Water Pollution Flowing from Flooded Farms and Coal-ash Dumps, 9-20-2018 (credit: NASA Aqua Earth-observing Satellite)

Hurricane Florence unleased torrential rains on North and South Carolina and elsewhere along the Atlantic coast. Flooding was extensive and is continuing. According to the National Weather Service, North Carolina received more than 30 inches of rain, representing 8 trillion gallons of water, during the storm. Florence lingered over the region and continued dumping torrential rainfall for days. The unofficial, radar-estimated totals by the National Weather Service indicate the hurricane dropped 8.04 trillion gallons of rain on North Carolina over the past week.
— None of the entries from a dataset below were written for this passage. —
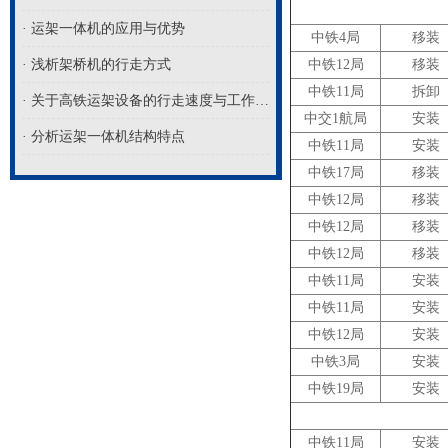
· 运架一体机的应用与优势
中铁4局
移装
· 浅析架桥机的行走方式
中铁12局
移装
中铁11局
拆卸
· 关于高铁运架设备的行走速度与工作半径解析
中交1航局
安装
· 分析运架一体机结构特点
中铁11局
安装
中铁17局
移装
中铁12局
移装
中铁12局
移装
中铁12局
移装
中铁11局
安装
中铁11局
安装
中铁12局
安装
中铁3局
安装
中铁19局
安装
中铁11局
安装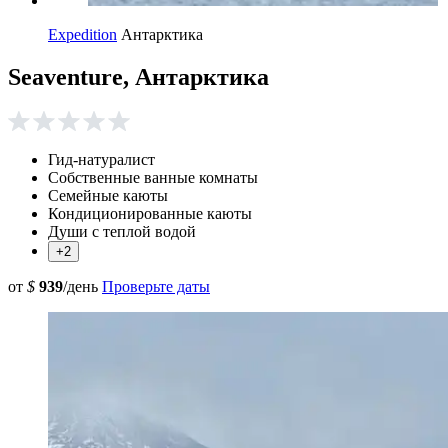
Expedition
Антарктика
Seaventure, Антарктика
Гид-натуралист
Собственные ванные комнаты
Семейные каюты
Кондиционированные каюты
Души с теплой водой
+2
от
$
939
/день
Проверьте даты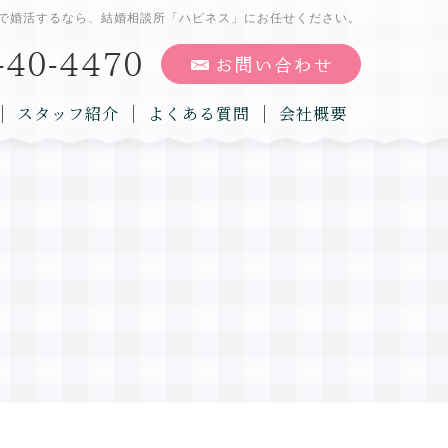
で婚活するなら、結婚相談所「ハピネス」にお任せください。
スタッフ紹介
よくある質問
会社概要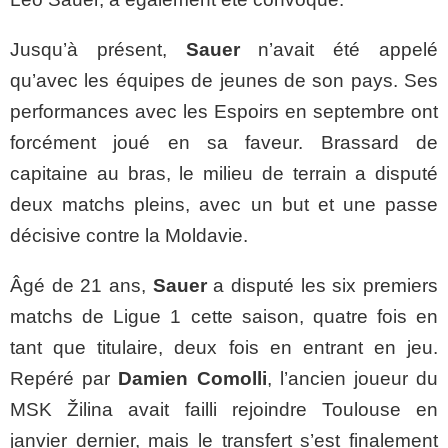
Jusqu’à présent,
Sauer
n’avait été appelé
qu’avec les équipes de jeunes de son pays. Ses
performances avec les Espoirs en septembre ont
forcément joué en sa faveur. Brassard de
capitaine au bras, le milieu de terrain a disputé
deux matchs pleins, avec un but et une passe
décisive contre la Moldavie.
Âgé de 21 ans,
Sauer
a disputé les six premiers
matchs de Ligue 1 cette saison, quatre fois en
tant que titulaire, deux fois en entrant en jeu.
Repéré par
Damien Comolli
, l’ancien joueur du
MSK Žilina avait failli rejoindre Toulouse en
janvier dernier, mais le transfert s’est finalement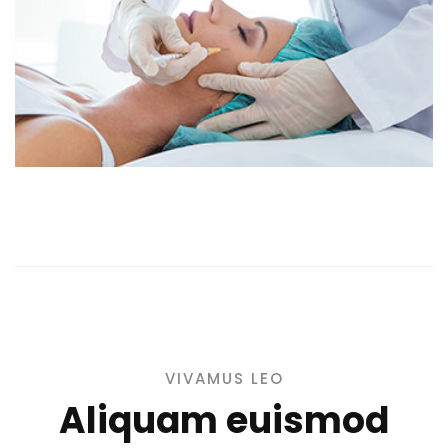
VIVAMUS LEO
Aliquam euismod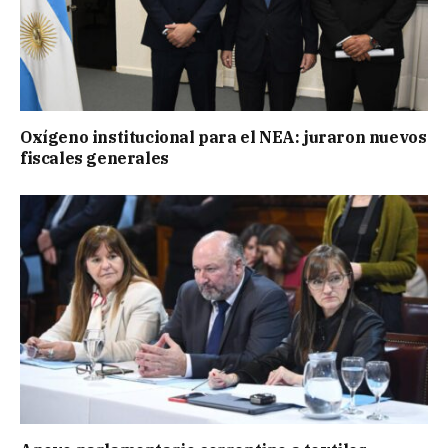
Oxígeno institucional para el NEA: juraron nuevos
fiscales generales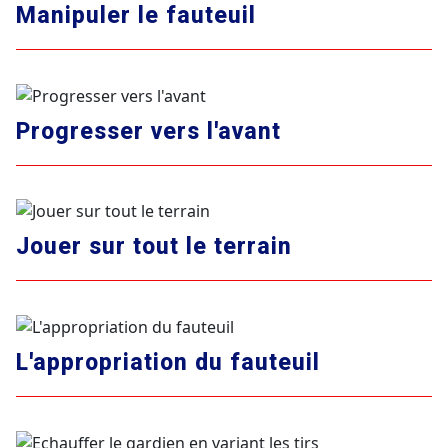
Manipuler le fauteuil
Progresser vers l'avant
Jouer sur tout le terrain
L'appropriation du fauteuil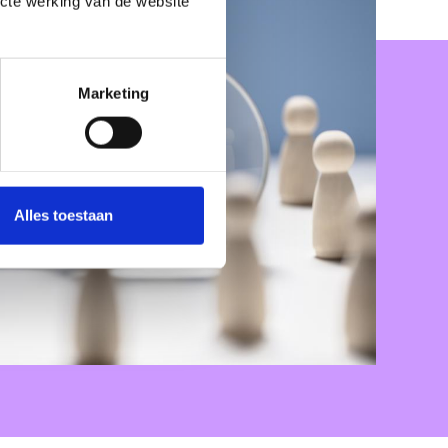
ecte werking van de website
Marketing
Alles toestaan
            Hurricane Florence Rainfall Totals for North Carolina, 9-18-2018 (credit: NWS)

Some of the environmental consequences of this massive volume of water flowing from watersheds and rivers is now being observed. Clearly visible in a new satellite image from NASA's Aqua Earth-monitoring program, a toxic mix of stored power plant coal-ash residues and manuer from flooded pig and chicken farms is flowing into the Atlantic Ocean.Numerous news organizations have documented the extent of the flooding and environmental pollution. North Carolina's governor described Florence as being "epic" and reflected on the role climate change played in amplifying the storm's impact. Clean-up and recovery costs are being calculated but likely to run into the billions of dollars for the State and region.